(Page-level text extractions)

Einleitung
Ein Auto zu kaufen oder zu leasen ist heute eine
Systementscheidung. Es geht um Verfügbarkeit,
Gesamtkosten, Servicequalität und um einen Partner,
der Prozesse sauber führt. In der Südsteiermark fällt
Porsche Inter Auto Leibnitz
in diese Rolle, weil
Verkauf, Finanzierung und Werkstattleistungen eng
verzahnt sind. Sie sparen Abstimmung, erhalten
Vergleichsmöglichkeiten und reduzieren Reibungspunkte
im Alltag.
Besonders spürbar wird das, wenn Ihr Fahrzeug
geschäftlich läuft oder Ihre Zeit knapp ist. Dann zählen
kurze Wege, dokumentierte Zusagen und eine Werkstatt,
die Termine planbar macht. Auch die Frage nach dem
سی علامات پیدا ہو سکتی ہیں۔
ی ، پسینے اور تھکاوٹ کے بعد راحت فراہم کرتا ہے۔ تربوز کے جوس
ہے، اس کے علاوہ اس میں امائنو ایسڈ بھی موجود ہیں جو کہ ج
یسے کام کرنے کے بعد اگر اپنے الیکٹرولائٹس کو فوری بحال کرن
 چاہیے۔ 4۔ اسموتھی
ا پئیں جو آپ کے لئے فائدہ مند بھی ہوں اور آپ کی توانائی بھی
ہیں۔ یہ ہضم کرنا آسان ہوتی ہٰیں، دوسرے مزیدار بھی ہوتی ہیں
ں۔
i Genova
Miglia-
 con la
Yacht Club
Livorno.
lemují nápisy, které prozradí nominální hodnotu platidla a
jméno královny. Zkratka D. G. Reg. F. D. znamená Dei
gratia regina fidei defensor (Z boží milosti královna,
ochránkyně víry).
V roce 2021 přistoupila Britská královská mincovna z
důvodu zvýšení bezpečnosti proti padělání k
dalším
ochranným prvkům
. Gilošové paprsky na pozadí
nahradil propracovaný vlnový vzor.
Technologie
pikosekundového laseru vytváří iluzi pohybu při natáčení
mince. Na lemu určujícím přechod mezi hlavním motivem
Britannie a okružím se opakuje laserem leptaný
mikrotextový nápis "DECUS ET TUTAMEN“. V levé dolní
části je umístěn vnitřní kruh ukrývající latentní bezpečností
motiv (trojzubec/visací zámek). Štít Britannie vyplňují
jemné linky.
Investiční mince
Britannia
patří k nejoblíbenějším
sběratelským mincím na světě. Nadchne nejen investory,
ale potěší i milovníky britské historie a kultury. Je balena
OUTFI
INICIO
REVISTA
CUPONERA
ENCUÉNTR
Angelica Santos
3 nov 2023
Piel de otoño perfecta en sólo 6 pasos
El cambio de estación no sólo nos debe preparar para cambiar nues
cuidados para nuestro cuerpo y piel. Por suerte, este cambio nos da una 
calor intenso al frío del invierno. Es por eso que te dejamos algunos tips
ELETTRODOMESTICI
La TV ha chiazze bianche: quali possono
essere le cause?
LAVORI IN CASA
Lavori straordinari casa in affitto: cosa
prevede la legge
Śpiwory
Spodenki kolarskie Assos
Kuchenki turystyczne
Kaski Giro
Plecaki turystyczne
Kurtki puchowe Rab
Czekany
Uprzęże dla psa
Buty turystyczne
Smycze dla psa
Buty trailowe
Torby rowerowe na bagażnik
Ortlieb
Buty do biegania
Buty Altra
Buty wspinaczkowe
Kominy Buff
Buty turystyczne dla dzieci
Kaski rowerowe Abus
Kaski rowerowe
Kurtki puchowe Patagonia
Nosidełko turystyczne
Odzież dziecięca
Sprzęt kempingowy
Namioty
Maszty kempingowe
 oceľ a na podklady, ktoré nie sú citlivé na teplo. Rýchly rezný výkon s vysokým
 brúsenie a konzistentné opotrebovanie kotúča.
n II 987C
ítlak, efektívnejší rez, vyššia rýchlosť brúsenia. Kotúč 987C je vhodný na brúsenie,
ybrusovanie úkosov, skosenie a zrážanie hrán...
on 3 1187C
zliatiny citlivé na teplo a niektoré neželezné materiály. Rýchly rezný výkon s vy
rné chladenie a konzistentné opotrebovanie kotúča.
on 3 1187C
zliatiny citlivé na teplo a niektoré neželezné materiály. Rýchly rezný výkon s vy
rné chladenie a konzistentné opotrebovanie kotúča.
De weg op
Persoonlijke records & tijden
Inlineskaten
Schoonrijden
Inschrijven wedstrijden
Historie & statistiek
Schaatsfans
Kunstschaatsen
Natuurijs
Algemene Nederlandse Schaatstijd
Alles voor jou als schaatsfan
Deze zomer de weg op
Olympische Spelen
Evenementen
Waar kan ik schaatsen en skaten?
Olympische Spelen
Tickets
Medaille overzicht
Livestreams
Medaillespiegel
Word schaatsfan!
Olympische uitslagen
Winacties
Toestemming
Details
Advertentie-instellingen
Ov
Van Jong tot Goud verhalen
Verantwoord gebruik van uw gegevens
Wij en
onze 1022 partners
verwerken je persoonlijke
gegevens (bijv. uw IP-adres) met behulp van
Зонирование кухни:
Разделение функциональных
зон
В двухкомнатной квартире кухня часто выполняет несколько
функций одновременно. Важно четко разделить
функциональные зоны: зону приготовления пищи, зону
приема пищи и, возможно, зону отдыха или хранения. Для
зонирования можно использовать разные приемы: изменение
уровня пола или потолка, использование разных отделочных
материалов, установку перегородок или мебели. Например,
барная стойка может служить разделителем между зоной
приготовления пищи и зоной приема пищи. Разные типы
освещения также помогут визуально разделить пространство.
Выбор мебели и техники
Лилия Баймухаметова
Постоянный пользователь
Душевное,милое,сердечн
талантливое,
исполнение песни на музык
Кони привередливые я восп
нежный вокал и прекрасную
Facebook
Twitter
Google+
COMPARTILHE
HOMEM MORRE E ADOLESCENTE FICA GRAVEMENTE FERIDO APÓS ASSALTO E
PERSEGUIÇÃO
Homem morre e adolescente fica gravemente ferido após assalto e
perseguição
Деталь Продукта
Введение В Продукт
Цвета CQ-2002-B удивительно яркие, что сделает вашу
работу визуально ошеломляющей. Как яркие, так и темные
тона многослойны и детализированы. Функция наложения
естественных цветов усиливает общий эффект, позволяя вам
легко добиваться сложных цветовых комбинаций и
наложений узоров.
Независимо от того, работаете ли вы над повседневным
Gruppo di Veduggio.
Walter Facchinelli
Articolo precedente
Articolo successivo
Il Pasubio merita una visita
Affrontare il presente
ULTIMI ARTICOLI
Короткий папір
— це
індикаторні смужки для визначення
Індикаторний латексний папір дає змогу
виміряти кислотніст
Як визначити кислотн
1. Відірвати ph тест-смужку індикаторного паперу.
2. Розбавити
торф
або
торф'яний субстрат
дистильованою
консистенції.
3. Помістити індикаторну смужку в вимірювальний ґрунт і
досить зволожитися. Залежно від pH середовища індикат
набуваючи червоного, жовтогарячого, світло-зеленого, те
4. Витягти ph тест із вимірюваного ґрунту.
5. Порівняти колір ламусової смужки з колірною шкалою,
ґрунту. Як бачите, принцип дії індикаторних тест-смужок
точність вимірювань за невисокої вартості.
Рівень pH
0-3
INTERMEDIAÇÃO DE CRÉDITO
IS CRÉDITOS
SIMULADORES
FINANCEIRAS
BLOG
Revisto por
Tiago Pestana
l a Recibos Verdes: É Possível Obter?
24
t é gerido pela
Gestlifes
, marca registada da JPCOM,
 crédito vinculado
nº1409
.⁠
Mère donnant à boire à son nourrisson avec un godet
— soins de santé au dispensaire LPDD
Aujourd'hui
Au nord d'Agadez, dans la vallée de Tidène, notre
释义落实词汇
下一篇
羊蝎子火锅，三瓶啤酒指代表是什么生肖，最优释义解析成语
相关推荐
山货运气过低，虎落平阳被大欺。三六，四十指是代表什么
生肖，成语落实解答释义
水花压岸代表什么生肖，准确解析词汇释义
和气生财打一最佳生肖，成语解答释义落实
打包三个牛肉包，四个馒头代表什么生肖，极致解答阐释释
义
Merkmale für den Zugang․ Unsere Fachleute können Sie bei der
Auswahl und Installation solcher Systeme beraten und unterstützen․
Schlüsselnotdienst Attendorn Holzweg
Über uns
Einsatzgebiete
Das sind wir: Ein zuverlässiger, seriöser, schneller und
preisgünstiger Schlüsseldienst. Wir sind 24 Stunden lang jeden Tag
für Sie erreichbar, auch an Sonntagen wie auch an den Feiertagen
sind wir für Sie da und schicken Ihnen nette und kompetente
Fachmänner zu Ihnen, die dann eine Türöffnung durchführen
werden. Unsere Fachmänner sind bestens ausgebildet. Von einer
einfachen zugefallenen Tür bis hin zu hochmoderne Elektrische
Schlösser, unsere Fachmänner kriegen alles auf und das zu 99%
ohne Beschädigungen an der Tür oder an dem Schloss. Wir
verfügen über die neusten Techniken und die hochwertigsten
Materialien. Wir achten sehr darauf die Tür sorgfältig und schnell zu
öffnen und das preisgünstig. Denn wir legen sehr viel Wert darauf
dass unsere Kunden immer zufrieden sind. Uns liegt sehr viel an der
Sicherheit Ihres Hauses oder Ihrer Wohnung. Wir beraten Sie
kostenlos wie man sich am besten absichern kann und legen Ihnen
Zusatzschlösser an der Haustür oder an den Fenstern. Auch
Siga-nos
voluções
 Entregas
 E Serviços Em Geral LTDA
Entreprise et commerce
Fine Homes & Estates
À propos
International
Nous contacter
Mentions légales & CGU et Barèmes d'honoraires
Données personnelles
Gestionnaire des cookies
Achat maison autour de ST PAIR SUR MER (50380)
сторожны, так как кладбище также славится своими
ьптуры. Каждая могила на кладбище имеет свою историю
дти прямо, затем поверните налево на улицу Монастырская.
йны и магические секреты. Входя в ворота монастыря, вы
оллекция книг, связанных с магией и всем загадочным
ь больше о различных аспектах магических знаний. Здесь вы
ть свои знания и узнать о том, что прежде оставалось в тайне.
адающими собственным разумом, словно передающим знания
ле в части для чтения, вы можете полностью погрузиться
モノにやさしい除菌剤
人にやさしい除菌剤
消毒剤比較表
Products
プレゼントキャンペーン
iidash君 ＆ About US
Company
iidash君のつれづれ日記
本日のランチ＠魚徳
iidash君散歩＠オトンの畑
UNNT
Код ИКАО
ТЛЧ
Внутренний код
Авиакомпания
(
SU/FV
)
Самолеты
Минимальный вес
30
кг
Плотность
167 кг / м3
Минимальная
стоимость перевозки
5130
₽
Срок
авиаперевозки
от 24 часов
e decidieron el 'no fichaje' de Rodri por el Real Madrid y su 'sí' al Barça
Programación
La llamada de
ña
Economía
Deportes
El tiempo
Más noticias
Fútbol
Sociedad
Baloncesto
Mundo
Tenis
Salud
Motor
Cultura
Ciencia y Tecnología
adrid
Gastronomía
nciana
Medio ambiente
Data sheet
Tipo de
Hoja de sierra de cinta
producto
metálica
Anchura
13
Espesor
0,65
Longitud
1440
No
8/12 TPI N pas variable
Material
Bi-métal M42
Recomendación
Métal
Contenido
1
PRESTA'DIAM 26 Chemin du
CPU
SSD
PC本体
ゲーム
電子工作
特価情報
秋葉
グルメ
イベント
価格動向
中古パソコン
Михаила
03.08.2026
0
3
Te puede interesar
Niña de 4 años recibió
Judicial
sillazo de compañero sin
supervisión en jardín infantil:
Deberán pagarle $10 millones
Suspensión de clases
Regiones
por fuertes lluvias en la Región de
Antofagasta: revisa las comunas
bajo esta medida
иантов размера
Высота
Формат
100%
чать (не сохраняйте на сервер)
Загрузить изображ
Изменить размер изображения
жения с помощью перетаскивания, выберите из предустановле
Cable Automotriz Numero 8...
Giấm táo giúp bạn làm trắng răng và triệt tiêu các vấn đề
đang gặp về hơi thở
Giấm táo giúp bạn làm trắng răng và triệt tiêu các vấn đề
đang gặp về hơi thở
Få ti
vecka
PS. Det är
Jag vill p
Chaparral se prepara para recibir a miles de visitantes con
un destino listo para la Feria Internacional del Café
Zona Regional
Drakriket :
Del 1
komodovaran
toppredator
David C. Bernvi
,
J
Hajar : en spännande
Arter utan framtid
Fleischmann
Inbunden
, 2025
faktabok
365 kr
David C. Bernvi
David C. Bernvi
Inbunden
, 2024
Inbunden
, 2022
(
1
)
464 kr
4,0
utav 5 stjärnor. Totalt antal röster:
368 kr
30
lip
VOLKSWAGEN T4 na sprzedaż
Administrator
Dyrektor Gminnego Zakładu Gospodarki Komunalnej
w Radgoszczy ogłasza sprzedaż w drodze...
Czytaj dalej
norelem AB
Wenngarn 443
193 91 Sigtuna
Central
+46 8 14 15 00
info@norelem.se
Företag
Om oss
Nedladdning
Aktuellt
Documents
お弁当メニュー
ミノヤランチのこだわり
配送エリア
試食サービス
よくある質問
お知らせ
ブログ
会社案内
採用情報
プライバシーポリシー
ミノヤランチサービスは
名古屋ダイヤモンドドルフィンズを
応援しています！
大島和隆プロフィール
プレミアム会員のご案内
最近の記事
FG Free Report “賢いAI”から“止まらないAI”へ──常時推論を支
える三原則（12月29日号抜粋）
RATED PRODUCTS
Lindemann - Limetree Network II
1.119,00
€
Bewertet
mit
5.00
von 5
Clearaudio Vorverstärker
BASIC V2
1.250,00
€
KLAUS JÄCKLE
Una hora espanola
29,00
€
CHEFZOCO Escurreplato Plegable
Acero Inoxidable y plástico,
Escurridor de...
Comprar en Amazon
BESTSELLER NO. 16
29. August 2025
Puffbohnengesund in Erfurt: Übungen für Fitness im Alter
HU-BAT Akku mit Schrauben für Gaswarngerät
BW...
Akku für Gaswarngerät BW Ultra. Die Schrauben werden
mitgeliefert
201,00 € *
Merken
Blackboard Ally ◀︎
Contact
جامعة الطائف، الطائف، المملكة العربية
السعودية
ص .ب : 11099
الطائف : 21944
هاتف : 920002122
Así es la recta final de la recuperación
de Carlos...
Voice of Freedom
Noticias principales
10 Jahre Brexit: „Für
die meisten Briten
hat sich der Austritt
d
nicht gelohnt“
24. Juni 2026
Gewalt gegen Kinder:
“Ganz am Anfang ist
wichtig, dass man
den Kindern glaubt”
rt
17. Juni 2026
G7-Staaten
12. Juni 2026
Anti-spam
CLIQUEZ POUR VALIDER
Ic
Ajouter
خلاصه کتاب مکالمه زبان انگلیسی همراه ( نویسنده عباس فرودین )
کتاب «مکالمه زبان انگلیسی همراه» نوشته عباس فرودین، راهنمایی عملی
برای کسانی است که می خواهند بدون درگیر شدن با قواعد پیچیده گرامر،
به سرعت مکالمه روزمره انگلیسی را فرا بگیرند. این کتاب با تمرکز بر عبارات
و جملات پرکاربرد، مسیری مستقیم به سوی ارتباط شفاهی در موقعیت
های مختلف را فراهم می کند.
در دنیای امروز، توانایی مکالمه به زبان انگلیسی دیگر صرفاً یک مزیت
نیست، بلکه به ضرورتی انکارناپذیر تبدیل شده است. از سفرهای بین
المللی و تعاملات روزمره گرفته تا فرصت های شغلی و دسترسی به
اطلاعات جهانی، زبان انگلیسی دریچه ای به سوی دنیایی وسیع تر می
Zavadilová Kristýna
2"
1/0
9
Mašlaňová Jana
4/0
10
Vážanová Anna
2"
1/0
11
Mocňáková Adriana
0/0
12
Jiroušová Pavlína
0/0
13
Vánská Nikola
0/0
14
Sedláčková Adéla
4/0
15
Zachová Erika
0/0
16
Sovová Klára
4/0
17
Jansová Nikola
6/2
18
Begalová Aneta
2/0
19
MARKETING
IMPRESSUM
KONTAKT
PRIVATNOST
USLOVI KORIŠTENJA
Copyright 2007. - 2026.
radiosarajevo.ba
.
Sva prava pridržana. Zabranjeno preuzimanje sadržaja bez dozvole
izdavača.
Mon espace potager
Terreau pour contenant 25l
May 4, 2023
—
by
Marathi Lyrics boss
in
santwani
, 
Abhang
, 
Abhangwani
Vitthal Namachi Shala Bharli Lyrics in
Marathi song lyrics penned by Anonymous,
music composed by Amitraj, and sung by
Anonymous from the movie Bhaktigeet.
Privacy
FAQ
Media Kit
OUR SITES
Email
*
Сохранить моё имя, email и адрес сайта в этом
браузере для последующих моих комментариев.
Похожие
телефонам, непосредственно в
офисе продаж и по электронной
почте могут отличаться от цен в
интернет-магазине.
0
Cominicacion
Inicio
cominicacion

**EXERCISE DIRECTIONS**
For the string "sólo", give the number of lines in the data that contain it, and only that number.

**RESULT OF THIS EXERCISE**
2